Ash lived in East Germany on and off in the late 1970s and 1980s, before he was banned from re-entering the country due to unflattering news articles. The Ministry for State Security, (German: Ministerium für Staatssicherheit, commonly known in a creepy acronym as the Stasi), like bureaucrats everywhere, had to justify budget allocations so it spied on anybody even remotely suspicious, such as Ash, who was doing research for an advanced degree in history (on how the Nazi evil took over the culture of Luther, Goethe, Beethoven, Schiller, science, and modernism). When Germany re-united, it opened up 110 miles of Stasi files to anybody who wanted to read them. Ash read his file and went to talk to the acquaintances who informed on him and the Stasi officers that supervised the informers. This book examines the qualities, the human weaknesses, that made one person an informer, another a Stasi officer and others dissidents or voluntary misfits and slackers. And, no, the fault is not because they were Germans nor in their stars . . . human, all too human.

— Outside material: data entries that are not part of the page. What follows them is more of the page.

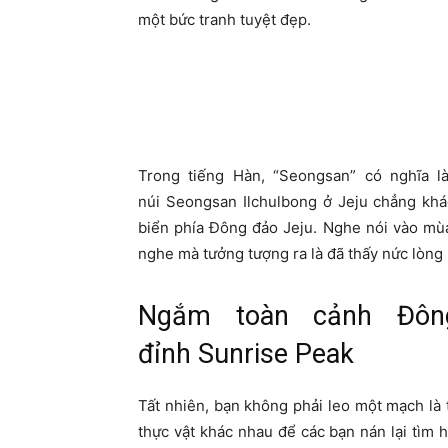
một bức tranh tuyệt đẹp.
Trong tiếng Hàn, “Seongsan” có nghĩa là
núi Seongsan Ilchulbong ở Jeju chẳng kh
biển phía Đông đảo Jeju. Nghe nói vào mù
nghe mà tưởng tượng ra là đã thấy nức lòng 
Ngắm toàn cảnh Đôn
đỉnh Sunrise Peak
Tất nhiên, bạn không phải leo một mạch là 
thực vật khác nhau để các bạn nán lại tìm 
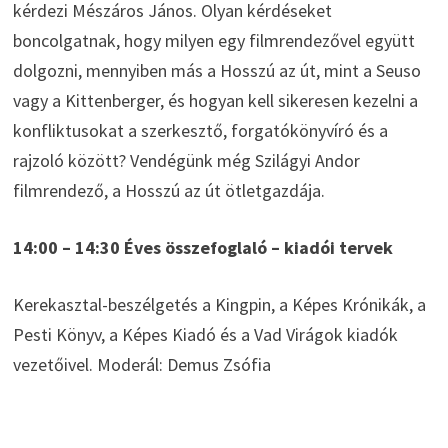
kérdezi Mészáros János. Olyan kérdéseket
boncolgatnak, hogy milyen egy filmrendezővel együtt
dolgozni, mennyiben más a Hosszú az út, mint a Seuso
vagy a Kittenberger, és hogyan kell sikeresen kezelni a
konfliktusokat a szerkesztő, forgatókönyvíró és a
rajzoló között? Vendégünk még Szilágyi Andor
filmrendező, a Hosszú az út ötletgazdája.
14:00 – 14:30 Éves összefoglaló – kiadói tervek
Kerekasztal-beszélgetés a Kingpin, a Képes Krónikák, a
Pesti Könyv, a Képes Kiadó és a Vad Virágok kiadók
vezetőivel. Moderál: Demus Zsófia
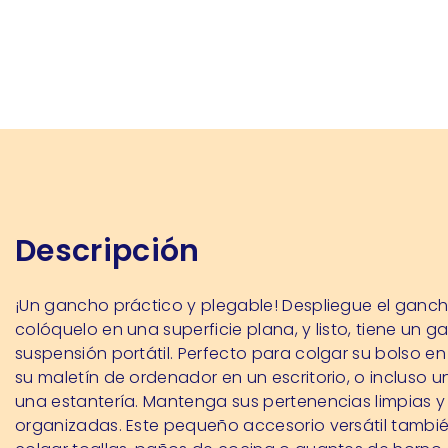
Descripción
¡Un gancho práctico y plegable! Despliegue el ganch
colóquelo en una superficie plana, y listo, tiene un 
suspensión portátil. Perfecto para colgar su bolso e
su maletín de ordenador en un escritorio, o incluso u
una estantería. Mantenga sus pertenencias limpias y
organizadas. Este pequeño accesorio versátil tamb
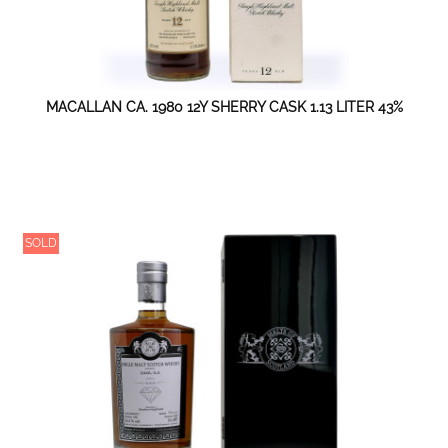
MACALLAN CA. 1980 12Y SHERRY CASK 1.13 LITER 43%
SOLD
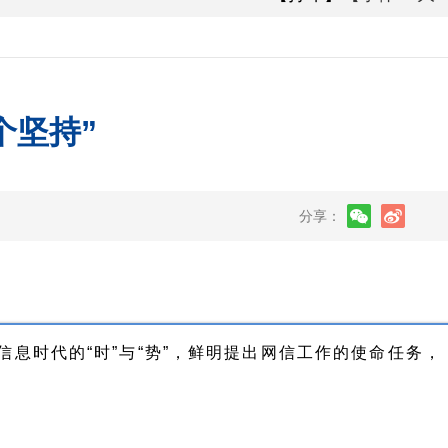
个坚持”
分享：
时代的“时”与“势”，鲜明提出网信工作的使命任务，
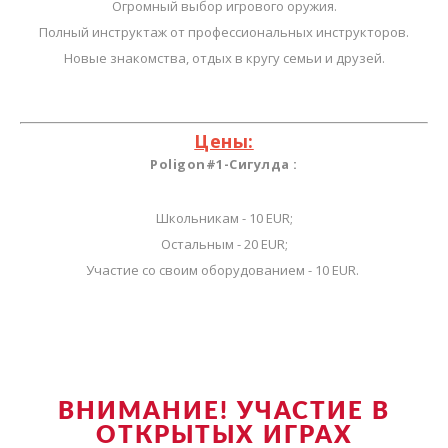
Огромный выбор игрового оружия.
Полный инструктаж от профессиональных инструкторов.
Новые знакомства, отдых в кругу семьи и друзей.
Цены:
Poligon#1-Сигулда :
Школьникам - 10 EUR;
Остальным - 20 EUR;
Участие со своим оборудованием - 10 EUR.
ВНИМАНИЕ! УЧАСТИЕ В
ОТКРЫТЫХ ИГРАХ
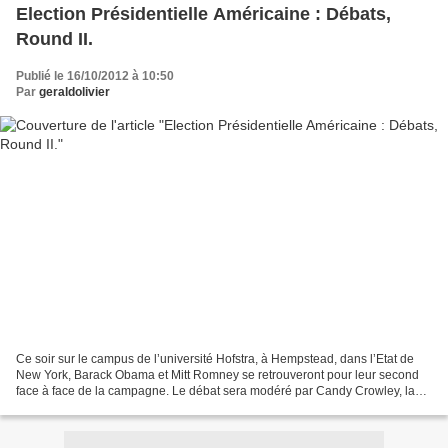
Election Présidentielle Américaine : Débats,
Round II.
Publié le 16/10/2012 à 10:50
Par
geraldolivier
Ce soir sur le campus de l’université Hofstra, à Hempstead, dans l’Etat de
New York, Barack Obama et Mitt Romney se retrouveront pour leur second
face à face de la campagne. Le débat sera modéré par Candy Crowley, la
correspondante politique de la chaine...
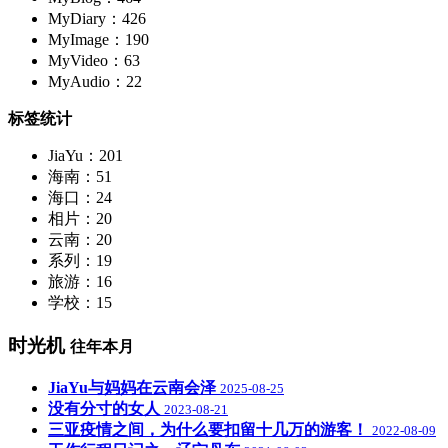
MyDiary：426
MyImage：190
MyVideo：63
MyAudio：22
标签统计
JiaYu：201
海南：51
海口：24
相片：20
云南：20
系列：19
旅游：16
学校：15
时光机
往年本月
JiaYu与妈妈在云南会泽
2025-08-25
没有分寸的女人
2023-08-21
三亚疫情之间，为什么要扣留十几万的游客！
2022-08-09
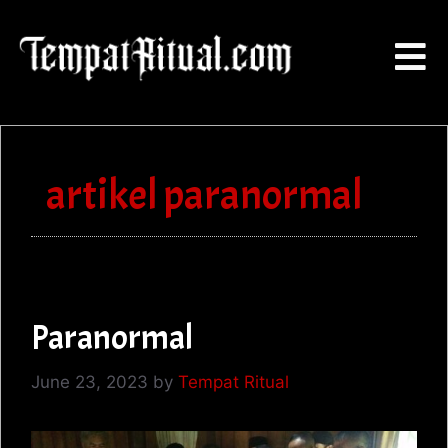
artikel paranormal
Paranormal
June 23, 2023
by
Tempat Ritual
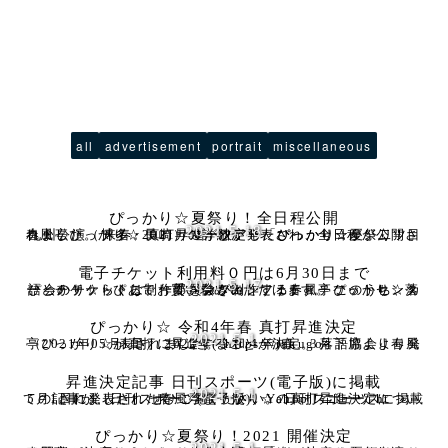
all
advertisement
portrait
miscellaneous
ぴっかり☆夏祭り！全日程公開
2021.5.18
春風亭ぴっかり☆2021サマーツアー「ぴっかり☆夏祭り！」九州公演（博多・長崎）の詳細が発表され、全日程が公開されました。 来春、真打昇進が決定したぴっかり☆が、二ツ目と
電子チケット利用料０円は6月30日まで
2021.5.17
ぴっかり☆らくご制作委員会が制作する春風亭ぴっかり☆落語会のチケットは、一部を除きカンフェティチケットセンターとチケットぴあでお買い求めいただけます。 このうち、カンフェ
ぴっかり☆ 令和4年春 真打昇進決定
2021.5.1
（2021年05月1日） 2022年(令和４年)春、3月下席より春風亭ぴっかり☆が真打に昇進することが決定。 落語協会より発表されました。 https://rakugo-
昇進決定記事 日刊スポーツ(電子版)に掲載
2021.5.1
5月1日に発表された春風亭ぴっかり☆の真打昇進決定についての記事が、日刊スポーツ(電子版)、Yahoo！ニュースに掲載されました。 ぜひご覧ください。 日刊スポーツ ht
ぴっかり☆夏祭り！2021 開催決定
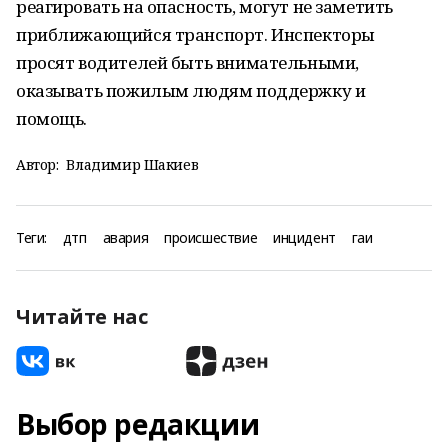
реагировать на опасность, могут не заметить
приближающийся транспорт. Инспекторы
просят водителей быть внимательными,
оказывать пожилым людям поддержку и
помощь.
Автор:
Владимир Шакиев
Теги:
дтп
авария
происшествие
инцидент
гаи
Читайте нас
Выбор редакции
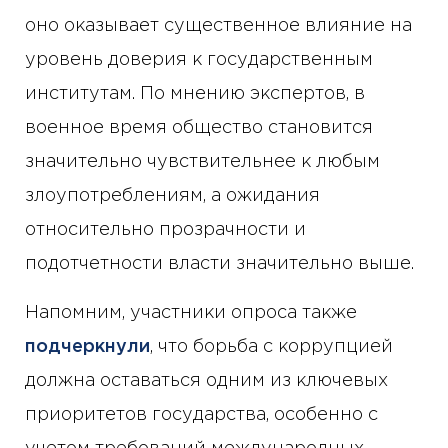
оно оказывает существенное влияние на
уровень доверия к государственным
институтам. По мнению экспертов, в
военное время общество становится
значительно чувствительнее к любым
злоупотреблениям, а ожидания
относительно прозрачности и
подотчетности власти значительно выше.
Напомним, участники опроса также
подчеркнули
, что борьба с коррупцией
должна оставаться одним из ключевых
приоритетов государства, особенно с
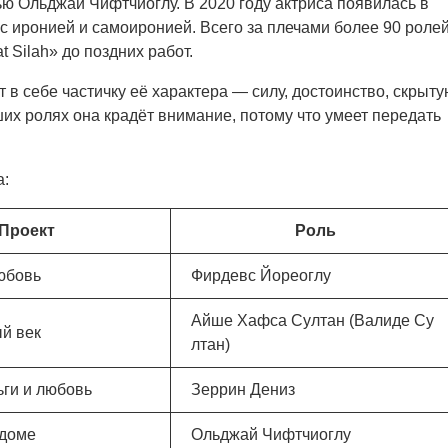
ью Ольджай Чифтчиоглу. В 2020 году актриса появилась в
 с иронией и самоиронией. Всего за плечами более 90 роле
t Silah» до поздних работ.
т в себе частичку её характера — силу, достоинство, скрыт
ших ролях она крадёт внимание, потому что умеет передать
а:
Проект
Роль
юбовь
Фирдевс Йореоглу
Айше Хафса Султан (Валиде Су
й век
лтан)
ьги и любовь
Зеррин Дениз
 доме
Ольджай Чифтчиоглу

fascinating, disturbing, enraging - is there a file on you somewhere?
If there is a file on you, is it correct to your liking, or is it filled with half truths and half lies, twisted to make you and others around you look less than the 'good citizen' you 'should' be?
This book was an excellent read and brings up questions about our own government and the limits of power that protect us from abuse from those within.
Highly recommended. Book written and published in England by Flamingo.